- _EXERCISE BRIEF_: Restrict the output to the lines below starting at the one that contains "Return results in <instances>...</instances>. segment" and ending at the one that contains "Return results in <instances>...</instances>. Mask", and restate them word for word, both ends included.

Saved entries

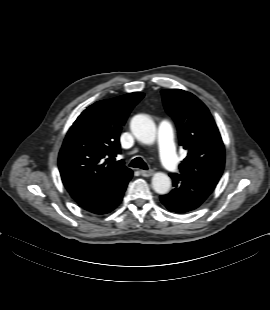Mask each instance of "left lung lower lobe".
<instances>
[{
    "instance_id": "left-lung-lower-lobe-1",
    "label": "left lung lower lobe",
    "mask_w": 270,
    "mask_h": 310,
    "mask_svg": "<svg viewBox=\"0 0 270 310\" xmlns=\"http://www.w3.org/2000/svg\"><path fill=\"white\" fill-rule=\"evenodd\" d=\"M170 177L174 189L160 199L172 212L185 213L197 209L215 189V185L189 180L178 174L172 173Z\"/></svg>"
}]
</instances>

--

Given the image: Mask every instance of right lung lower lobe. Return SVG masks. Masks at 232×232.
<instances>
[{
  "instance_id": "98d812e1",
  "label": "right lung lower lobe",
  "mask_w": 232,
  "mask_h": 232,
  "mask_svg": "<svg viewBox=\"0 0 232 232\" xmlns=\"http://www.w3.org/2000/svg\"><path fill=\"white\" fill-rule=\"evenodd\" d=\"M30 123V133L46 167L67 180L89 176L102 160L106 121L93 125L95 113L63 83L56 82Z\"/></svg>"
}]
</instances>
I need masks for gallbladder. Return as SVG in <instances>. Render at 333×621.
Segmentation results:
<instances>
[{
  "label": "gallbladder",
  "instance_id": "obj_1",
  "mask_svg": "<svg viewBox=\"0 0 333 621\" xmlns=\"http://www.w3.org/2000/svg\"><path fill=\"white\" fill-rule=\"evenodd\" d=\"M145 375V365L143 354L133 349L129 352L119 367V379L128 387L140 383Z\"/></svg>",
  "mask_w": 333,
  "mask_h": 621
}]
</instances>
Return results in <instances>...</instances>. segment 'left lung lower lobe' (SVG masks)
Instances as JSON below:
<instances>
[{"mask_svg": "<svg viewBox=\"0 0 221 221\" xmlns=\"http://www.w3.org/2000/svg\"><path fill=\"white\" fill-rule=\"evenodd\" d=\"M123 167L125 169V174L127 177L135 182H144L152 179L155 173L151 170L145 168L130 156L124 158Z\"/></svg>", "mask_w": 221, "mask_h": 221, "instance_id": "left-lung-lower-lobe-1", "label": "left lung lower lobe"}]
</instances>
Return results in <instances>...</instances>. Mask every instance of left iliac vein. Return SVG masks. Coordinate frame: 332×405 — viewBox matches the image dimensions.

- _ANSWER TO THIS TASK_:
Return results in <instances>...</instances>. segment 'left lung lower lobe' (SVG masks)
Instances as JSON below:
<instances>
[{"mask_svg": "<svg viewBox=\"0 0 221 221\" xmlns=\"http://www.w3.org/2000/svg\"><path fill=\"white\" fill-rule=\"evenodd\" d=\"M123 167L125 169V174L127 177L135 182H144L152 179L155 173L151 170L145 168L130 156L124 158Z\"/></svg>", "mask_w": 221, "mask_h": 221, "instance_id": "left-lung-lower-lobe-1", "label": "left lung lower lobe"}]
</instances>
Return results in <instances>...</instances>. Mask every instance of left iliac vein. Return SVG masks. Coordinate frame: 332×405 — viewBox matches the image dimensions.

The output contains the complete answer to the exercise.